Saved data entries:
------

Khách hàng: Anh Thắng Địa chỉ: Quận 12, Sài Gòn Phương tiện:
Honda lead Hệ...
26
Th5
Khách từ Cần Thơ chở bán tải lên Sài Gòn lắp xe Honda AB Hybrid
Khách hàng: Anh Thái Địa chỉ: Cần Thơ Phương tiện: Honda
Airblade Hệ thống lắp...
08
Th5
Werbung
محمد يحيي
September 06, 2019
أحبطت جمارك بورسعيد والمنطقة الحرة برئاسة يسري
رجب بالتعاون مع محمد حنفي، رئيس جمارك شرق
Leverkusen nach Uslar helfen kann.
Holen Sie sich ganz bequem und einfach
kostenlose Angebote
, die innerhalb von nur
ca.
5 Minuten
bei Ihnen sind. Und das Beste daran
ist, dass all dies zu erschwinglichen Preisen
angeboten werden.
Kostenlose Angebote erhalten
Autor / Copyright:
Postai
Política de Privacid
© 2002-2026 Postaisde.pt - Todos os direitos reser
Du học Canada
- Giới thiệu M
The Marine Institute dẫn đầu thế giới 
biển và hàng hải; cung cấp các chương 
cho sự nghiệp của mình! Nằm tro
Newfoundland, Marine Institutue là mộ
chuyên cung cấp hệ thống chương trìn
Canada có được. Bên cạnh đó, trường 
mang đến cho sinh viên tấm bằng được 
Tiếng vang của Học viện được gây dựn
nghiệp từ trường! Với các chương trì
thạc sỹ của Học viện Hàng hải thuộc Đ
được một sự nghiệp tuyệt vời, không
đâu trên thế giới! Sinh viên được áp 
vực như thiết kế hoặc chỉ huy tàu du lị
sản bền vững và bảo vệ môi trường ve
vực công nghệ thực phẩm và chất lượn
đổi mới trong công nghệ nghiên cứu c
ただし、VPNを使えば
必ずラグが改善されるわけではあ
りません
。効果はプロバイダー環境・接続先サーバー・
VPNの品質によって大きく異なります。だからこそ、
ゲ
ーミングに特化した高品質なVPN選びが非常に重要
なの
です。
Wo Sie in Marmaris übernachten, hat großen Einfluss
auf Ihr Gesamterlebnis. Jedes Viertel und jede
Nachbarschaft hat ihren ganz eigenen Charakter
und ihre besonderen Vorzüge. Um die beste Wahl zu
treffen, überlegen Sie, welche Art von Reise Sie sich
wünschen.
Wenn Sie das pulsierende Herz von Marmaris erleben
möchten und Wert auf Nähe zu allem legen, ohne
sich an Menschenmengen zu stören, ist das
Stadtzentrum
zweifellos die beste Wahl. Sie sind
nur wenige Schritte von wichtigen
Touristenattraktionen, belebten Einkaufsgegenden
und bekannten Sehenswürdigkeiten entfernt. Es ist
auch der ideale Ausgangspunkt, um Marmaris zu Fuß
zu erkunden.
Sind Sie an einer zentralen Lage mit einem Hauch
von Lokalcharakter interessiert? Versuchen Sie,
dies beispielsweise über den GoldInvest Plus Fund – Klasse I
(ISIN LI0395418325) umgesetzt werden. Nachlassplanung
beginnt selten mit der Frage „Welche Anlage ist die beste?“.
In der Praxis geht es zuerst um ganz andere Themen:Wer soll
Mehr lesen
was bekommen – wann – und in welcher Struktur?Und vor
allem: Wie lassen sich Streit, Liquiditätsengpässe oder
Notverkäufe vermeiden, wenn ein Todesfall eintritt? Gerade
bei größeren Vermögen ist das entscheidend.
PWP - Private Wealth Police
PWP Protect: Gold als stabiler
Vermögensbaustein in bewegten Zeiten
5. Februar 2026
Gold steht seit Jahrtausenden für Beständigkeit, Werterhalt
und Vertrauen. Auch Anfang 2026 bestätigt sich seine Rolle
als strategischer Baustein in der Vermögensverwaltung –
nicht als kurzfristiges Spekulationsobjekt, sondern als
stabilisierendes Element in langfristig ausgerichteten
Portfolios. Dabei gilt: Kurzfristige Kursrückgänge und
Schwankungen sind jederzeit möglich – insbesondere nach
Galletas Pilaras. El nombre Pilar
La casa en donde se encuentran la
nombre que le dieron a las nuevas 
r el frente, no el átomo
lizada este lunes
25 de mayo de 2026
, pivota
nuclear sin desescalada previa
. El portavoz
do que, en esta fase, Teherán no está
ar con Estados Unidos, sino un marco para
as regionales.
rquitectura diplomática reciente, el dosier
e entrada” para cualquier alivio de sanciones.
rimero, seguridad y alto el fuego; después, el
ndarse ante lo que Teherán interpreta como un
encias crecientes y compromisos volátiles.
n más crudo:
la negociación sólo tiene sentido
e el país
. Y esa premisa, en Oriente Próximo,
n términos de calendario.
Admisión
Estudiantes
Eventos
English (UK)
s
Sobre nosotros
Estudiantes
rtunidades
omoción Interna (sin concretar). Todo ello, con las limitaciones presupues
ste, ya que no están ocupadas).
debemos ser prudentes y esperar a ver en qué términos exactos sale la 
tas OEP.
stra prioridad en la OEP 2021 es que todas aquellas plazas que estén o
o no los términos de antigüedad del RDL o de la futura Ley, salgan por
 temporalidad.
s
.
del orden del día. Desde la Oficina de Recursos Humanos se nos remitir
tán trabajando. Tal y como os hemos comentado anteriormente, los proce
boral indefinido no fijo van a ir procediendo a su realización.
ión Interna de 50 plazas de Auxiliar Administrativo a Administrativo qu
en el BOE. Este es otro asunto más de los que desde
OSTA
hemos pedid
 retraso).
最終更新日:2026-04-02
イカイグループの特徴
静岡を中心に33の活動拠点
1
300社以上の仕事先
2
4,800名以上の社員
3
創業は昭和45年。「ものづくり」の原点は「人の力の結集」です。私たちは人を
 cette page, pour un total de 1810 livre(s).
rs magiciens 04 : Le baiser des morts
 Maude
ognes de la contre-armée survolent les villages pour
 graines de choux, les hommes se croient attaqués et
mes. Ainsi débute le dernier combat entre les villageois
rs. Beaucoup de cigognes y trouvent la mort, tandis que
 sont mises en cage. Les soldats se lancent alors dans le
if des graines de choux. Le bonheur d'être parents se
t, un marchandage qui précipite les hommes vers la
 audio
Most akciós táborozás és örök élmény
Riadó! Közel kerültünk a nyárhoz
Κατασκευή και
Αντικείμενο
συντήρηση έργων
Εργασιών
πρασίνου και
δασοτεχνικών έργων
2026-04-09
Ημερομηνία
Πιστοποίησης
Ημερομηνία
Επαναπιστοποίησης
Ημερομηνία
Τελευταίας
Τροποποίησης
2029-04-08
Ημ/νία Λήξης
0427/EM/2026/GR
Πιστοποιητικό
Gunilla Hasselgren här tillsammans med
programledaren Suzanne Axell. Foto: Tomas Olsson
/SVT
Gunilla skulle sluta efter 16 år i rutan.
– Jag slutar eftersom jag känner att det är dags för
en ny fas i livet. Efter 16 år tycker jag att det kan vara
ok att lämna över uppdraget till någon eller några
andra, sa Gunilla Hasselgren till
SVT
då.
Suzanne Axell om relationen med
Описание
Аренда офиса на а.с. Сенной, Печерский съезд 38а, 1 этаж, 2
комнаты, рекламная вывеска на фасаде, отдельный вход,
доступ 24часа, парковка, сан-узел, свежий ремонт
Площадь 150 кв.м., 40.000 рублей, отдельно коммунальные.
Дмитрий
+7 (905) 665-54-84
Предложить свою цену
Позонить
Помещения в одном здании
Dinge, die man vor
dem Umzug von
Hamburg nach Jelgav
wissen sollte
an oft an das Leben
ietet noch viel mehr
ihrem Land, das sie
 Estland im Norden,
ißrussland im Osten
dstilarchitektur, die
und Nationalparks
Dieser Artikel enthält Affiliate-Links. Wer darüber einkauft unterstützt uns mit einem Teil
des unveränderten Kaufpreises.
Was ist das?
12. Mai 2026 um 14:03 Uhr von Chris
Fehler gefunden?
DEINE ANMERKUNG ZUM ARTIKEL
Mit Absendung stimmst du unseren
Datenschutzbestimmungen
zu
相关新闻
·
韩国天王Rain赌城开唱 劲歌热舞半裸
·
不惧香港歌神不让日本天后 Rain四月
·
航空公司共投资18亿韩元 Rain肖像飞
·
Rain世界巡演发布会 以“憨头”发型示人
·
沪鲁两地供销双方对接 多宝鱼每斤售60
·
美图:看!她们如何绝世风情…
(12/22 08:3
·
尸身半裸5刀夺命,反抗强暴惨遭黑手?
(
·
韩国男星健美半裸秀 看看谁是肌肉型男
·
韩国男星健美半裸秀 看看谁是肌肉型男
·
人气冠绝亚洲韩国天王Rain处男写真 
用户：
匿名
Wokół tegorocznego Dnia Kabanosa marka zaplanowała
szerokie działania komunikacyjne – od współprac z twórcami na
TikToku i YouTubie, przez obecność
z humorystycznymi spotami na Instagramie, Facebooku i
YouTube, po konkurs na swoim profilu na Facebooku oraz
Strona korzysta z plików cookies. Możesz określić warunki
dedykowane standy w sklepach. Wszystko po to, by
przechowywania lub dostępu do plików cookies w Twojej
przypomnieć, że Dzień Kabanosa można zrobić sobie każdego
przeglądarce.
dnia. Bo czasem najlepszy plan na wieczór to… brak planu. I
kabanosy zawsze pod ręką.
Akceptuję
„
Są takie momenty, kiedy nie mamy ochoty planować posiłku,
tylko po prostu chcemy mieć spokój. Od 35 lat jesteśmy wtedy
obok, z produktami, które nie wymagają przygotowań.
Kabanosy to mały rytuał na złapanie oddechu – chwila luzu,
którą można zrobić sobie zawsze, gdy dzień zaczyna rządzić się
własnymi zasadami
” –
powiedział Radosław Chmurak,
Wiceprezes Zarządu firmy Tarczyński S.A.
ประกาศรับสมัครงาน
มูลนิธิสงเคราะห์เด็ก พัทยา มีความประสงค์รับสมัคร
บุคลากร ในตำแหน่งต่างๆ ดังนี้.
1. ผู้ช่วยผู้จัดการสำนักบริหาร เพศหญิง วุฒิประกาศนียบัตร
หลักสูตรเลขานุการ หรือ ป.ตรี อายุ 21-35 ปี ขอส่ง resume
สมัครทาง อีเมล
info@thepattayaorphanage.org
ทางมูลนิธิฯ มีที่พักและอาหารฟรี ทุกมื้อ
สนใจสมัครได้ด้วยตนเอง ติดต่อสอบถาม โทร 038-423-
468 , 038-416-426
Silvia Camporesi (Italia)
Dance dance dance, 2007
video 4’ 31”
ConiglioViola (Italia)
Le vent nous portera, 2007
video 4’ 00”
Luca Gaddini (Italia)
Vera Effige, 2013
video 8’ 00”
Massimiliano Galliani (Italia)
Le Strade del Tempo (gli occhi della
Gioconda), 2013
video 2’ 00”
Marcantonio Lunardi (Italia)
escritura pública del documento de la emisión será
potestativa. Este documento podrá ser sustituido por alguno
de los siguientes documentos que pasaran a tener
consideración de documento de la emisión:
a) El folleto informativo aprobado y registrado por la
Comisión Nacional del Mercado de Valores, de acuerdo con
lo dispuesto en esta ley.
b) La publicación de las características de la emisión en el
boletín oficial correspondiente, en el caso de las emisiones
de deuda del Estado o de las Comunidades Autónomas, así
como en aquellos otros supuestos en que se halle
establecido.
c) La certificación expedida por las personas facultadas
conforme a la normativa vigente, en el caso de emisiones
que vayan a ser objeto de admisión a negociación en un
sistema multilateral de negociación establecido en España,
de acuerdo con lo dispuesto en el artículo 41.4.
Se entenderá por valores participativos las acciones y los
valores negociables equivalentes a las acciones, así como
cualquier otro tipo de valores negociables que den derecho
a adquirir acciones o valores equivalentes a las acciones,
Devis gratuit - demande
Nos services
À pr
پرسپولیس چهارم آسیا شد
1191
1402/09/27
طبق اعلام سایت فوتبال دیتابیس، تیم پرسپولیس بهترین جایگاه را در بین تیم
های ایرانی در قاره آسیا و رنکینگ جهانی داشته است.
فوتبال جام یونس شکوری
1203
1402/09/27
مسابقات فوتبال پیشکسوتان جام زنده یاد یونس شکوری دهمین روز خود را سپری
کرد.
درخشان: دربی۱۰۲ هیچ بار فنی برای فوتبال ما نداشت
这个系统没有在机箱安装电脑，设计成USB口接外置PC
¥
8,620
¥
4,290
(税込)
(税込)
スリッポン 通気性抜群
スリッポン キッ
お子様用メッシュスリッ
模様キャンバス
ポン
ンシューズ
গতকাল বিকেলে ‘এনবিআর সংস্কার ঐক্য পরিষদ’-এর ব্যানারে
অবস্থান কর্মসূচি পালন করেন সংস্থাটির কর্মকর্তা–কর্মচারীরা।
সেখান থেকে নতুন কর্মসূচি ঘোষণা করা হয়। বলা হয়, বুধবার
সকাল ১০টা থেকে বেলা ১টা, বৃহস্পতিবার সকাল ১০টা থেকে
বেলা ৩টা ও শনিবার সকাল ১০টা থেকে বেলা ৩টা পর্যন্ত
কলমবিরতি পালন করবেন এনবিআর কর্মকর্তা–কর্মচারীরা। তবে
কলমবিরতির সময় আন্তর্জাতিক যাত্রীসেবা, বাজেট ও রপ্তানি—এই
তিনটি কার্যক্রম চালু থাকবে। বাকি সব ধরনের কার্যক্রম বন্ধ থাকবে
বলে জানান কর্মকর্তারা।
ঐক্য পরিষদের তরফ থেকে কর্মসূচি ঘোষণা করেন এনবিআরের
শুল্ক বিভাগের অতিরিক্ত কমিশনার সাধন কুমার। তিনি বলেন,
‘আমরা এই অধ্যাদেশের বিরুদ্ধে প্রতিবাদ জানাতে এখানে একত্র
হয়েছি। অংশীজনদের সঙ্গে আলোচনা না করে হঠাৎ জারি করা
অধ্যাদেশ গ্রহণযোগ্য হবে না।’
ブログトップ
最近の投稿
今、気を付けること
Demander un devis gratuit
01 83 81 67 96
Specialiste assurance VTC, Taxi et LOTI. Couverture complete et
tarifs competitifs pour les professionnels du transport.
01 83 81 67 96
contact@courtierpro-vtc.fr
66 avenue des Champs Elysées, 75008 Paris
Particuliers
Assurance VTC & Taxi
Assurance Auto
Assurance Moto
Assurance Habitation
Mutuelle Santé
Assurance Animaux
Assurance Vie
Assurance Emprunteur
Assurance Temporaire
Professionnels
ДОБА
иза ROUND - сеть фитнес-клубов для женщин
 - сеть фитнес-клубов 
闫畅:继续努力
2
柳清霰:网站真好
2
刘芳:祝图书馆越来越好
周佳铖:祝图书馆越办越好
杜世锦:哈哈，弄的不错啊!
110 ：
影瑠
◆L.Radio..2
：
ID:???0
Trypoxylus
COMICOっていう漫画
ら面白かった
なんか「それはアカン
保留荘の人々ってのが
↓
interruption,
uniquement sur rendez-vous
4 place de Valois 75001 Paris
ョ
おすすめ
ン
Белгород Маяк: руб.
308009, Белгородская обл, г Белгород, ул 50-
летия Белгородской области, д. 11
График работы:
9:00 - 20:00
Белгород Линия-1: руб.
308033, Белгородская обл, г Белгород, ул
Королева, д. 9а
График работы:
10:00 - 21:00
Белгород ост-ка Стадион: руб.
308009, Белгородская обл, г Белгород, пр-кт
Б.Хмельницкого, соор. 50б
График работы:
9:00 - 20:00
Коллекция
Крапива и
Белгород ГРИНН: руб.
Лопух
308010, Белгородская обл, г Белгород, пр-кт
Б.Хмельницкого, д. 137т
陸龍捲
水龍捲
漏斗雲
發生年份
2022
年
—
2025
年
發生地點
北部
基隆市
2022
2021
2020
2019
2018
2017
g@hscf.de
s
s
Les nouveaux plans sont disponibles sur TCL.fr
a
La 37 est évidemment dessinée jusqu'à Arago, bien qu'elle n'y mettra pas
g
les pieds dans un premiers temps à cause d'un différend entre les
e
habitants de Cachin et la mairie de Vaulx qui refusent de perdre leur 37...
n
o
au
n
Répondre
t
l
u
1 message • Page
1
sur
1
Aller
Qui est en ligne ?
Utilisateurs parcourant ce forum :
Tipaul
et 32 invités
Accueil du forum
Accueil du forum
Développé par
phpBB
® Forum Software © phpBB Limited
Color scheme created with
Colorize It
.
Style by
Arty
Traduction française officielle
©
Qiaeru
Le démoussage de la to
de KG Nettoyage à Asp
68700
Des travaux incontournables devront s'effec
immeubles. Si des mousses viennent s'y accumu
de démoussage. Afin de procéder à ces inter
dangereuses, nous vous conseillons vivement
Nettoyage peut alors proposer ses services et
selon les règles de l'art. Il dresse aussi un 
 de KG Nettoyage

------

__Problem__
Give back exactly the lines above, from the line containing "সেখান থেকে নতুন" through the line containing "Specialiste assurance VTC, Taxi", with both end lines and nothing more.

__Solution__
সেখান থেকে নতুন কর্মসূচি ঘোষণা করা হয়। বলা হয়, বুধবার
সকাল ১০টা থেকে বেলা ১টা, বৃহস্পতিবার সকাল ১০টা থেকে
বেলা ৩টা ও শনিবার সকাল ১০টা থেকে বেলা ৩টা পর্যন্ত
কলমবিরতি পালন করবেন এনবিআর কর্মকর্তা–কর্মচারীরা। তবে
কলমবিরতির সময় আন্তর্জাতিক যাত্রীসেবা, বাজেট ও রপ্তানি—এই
তিনটি কার্যক্রম চালু থাকবে। বাকি সব ধরনের কার্যক্রম বন্ধ থাকবে
বলে জানান কর্মকর্তারা।
ঐক্য পরিষদের তরফ থেকে কর্মসূচি ঘোষণা করেন এনবিআরের
শুল্ক বিভাগের অতিরিক্ত কমিশনার সাধন কুমার। তিনি বলেন,
‘আমরা এই অধ্যাদেশের বিরুদ্ধে প্রতিবাদ জানাতে এখানে একত্র
হয়েছি। অংশীজনদের সঙ্গে আলোচনা না করে হঠাৎ জারি করা
অধ্যাদেশ গ্রহণযোগ্য হবে না।’
ブログトップ
最近の投稿
今、気を付けること
Demander un devis gratuit
01 83 81 67 96
Specialiste assurance VTC, Taxi et LOTI. Couverture complete et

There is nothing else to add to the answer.